--- Material provided Enclosed Below ---

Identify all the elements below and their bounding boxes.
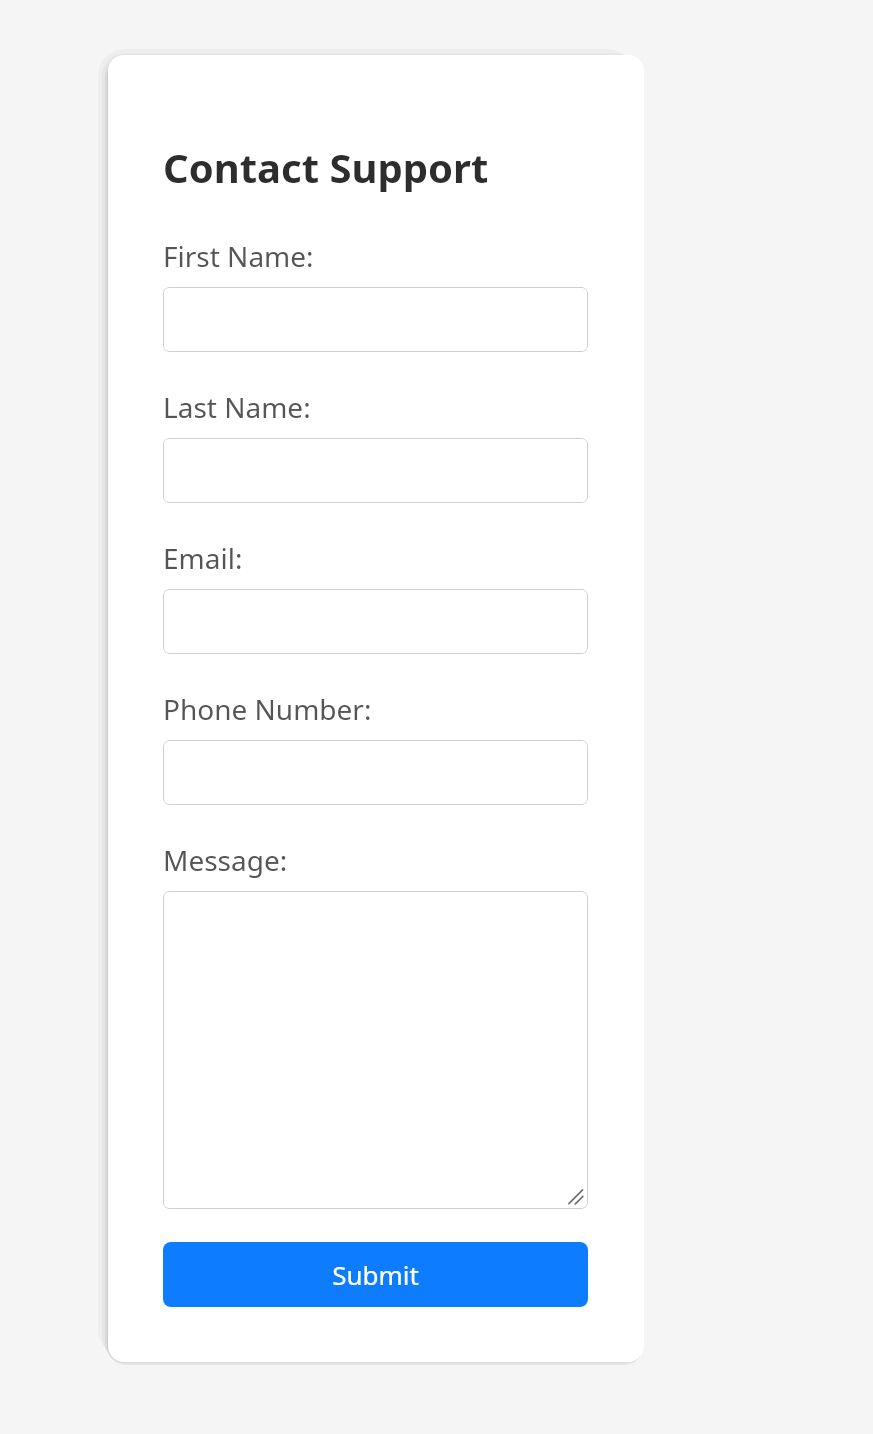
staticText: Submit: [332, 1257, 419, 1292]
staticText: First Name:: [163, 237, 314, 275]
button[interactable]: Submit: [163, 1242, 588, 1307]
staticText: Last Name:: [163, 388, 311, 426]
staticText: Contact Support: [163, 140, 489, 194]
button[interactable]: [163, 740, 588, 805]
staticText: Message:: [163, 841, 288, 879]
button[interactable]: Resize message field: [163, 891, 588, 1209]
staticText: Email:: [163, 539, 243, 577]
button[interactable]: [163, 287, 588, 352]
button[interactable]: [163, 438, 588, 503]
staticText: Phone Number:: [163, 690, 372, 728]
button[interactable]: [163, 589, 588, 654]
other: Resize message field: [566, 1187, 584, 1205]
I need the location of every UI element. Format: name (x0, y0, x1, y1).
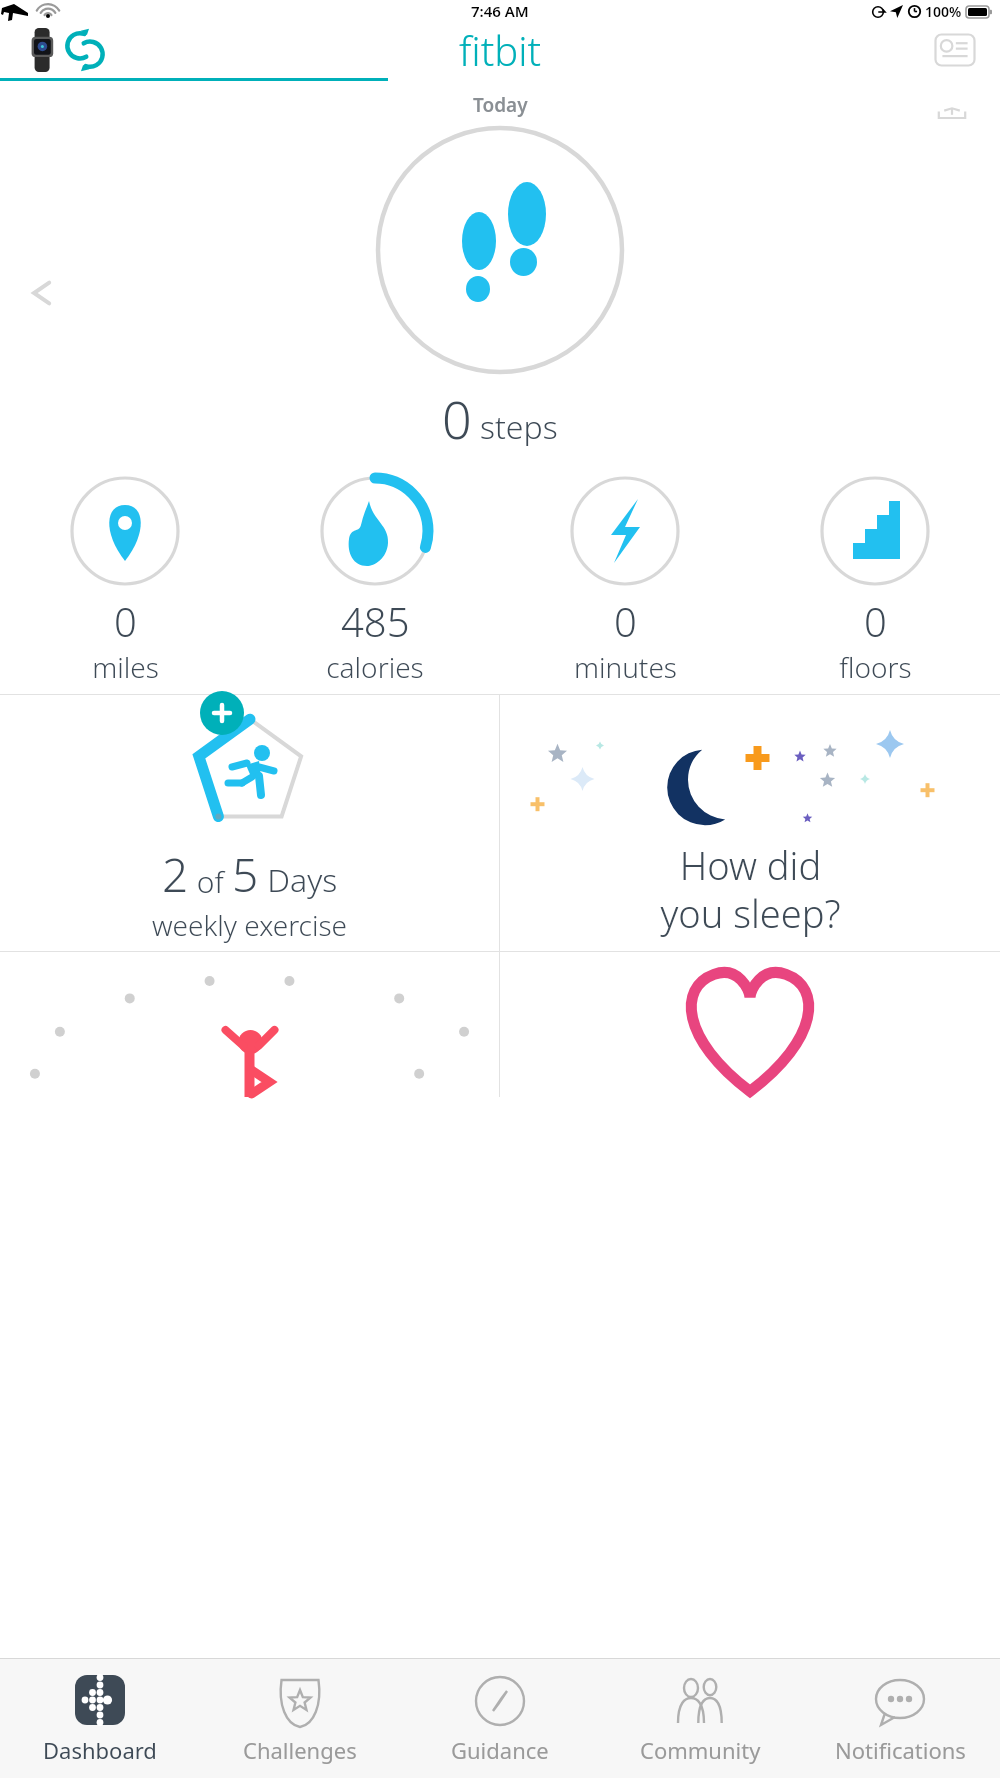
staticText: Today (473, 92, 528, 118)
button[interactable]: 2 (0, 695, 499, 951)
staticText: fitbit (459, 23, 542, 77)
staticText: 0 (114, 594, 137, 648)
button[interactable]: Challenges (200, 1659, 400, 1778)
button[interactable] (0, 952, 499, 1097)
button[interactable]: Notifications (800, 1659, 1000, 1778)
staticText: 0 (614, 594, 637, 648)
staticText: minutes (574, 648, 677, 686)
button[interactable]: Community (600, 1659, 800, 1778)
button[interactable]: Steps (376, 126, 624, 374)
button[interactable]: 0 (500, 472, 750, 690)
staticText: 2 (162, 843, 189, 906)
staticText: 7:46 AM (471, 1, 529, 21)
staticText: calories (326, 648, 424, 686)
button[interactable]: 0 (750, 472, 1000, 690)
button[interactable]: 485 (250, 472, 500, 690)
staticText: 100% (925, 2, 962, 21)
staticText: Guidance (451, 1735, 549, 1765)
staticText: 5 (232, 843, 259, 906)
staticText: 0 (442, 383, 472, 454)
button[interactable] (500, 952, 1000, 1097)
button[interactable]: Guidance (400, 1659, 600, 1778)
staticText: Dashboard (43, 1735, 157, 1765)
staticText: 0 (864, 594, 887, 648)
button[interactable]: Profile (932, 27, 978, 73)
staticText: steps (480, 405, 558, 449)
button[interactable]: Dashboard (0, 1659, 200, 1778)
staticText: Notifications (835, 1735, 966, 1765)
staticText: Days (259, 858, 338, 902)
button[interactable]: Add (200, 691, 244, 735)
staticText: floors (839, 648, 912, 686)
staticText: of (189, 861, 232, 902)
button[interactable]: 0 (0, 472, 250, 690)
staticText: weekly exercise (152, 906, 347, 944)
button[interactable]: Share (930, 108, 974, 118)
staticText: Challenges (243, 1735, 357, 1765)
staticText: 485 (341, 594, 410, 648)
button[interactable]: How did you sleep? (500, 695, 1000, 951)
staticText: Community (640, 1735, 761, 1765)
staticText: miles (92, 648, 159, 686)
button[interactable]: Sync device (28, 28, 106, 72)
staticText: How did you sleep? (660, 839, 841, 939)
button[interactable]: Previous (22, 273, 62, 313)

--- End of Enclosed Material provided ---

Print each record as it appears above, dropping every picture from the copy.

## Task solution
Identify all the elements below and their bounding boxes.
staticText: Submit: [332, 1257, 419, 1292]
staticText: First Name:: [163, 237, 314, 275]
button[interactable]: Submit: [163, 1242, 588, 1307]
staticText: Last Name:: [163, 388, 311, 426]
staticText: Contact Support: [163, 140, 489, 194]
button[interactable]: [163, 740, 588, 805]
staticText: Message:: [163, 841, 288, 879]
button[interactable]: Resize message field: [163, 891, 588, 1209]
staticText: Email:: [163, 539, 243, 577]
button[interactable]: [163, 287, 588, 352]
button[interactable]: [163, 438, 588, 503]
staticText: Phone Number:: [163, 690, 372, 728]
button[interactable]: [163, 589, 588, 654]
other: Resize message field: [566, 1187, 584, 1205]
I need the location of every UI element. Format: name (x0, y0, x1, y1).
staticText: Today (473, 92, 528, 118)
button[interactable]: 2 (0, 695, 499, 951)
staticText: fitbit (459, 23, 542, 77)
staticText: 0 (114, 594, 137, 648)
button[interactable]: Challenges (200, 1659, 400, 1778)
button[interactable] (0, 952, 499, 1097)
button[interactable]: Notifications (800, 1659, 1000, 1778)
staticText: 0 (614, 594, 637, 648)
staticText: minutes (574, 648, 677, 686)
button[interactable]: Community (600, 1659, 800, 1778)
button[interactable]: Steps (376, 126, 624, 374)
button[interactable]: 0 (500, 472, 750, 690)
staticText: 2 (162, 843, 189, 906)
staticText: 7:46 AM (471, 1, 529, 21)
staticText: calories (326, 648, 424, 686)
button[interactable]: 0 (750, 472, 1000, 690)
button[interactable]: 485 (250, 472, 500, 690)
staticText: 100% (925, 2, 962, 21)
staticText: Guidance (451, 1735, 549, 1765)
staticText: 5 (232, 843, 259, 906)
staticText: 0 (442, 383, 472, 454)
button[interactable] (500, 952, 1000, 1097)
button[interactable]: Guidance (400, 1659, 600, 1778)
staticText: Dashboard (43, 1735, 157, 1765)
staticText: 0 (864, 594, 887, 648)
button[interactable]: Profile (932, 27, 978, 73)
staticText: steps (480, 405, 558, 449)
button[interactable]: Dashboard (0, 1659, 200, 1778)
staticText: Notifications (835, 1735, 966, 1765)
staticText: Days (259, 858, 338, 902)
button[interactable]: Add (200, 691, 244, 735)
staticText: floors (839, 648, 912, 686)
staticText: of (189, 861, 232, 902)
button[interactable]: 0 (0, 472, 250, 690)
staticText: weekly exercise (152, 906, 347, 944)
button[interactable]: Share (930, 108, 974, 118)
staticText: Challenges (243, 1735, 357, 1765)
staticText: 485 (341, 594, 410, 648)
button[interactable]: How did you sleep? (500, 695, 1000, 951)
staticText: Community (640, 1735, 761, 1765)
staticText: miles (92, 648, 159, 686)
button[interactable]: Sync device (28, 28, 106, 72)
staticText: How did you sleep? (660, 839, 841, 939)
button[interactable]: Previous (22, 273, 62, 313)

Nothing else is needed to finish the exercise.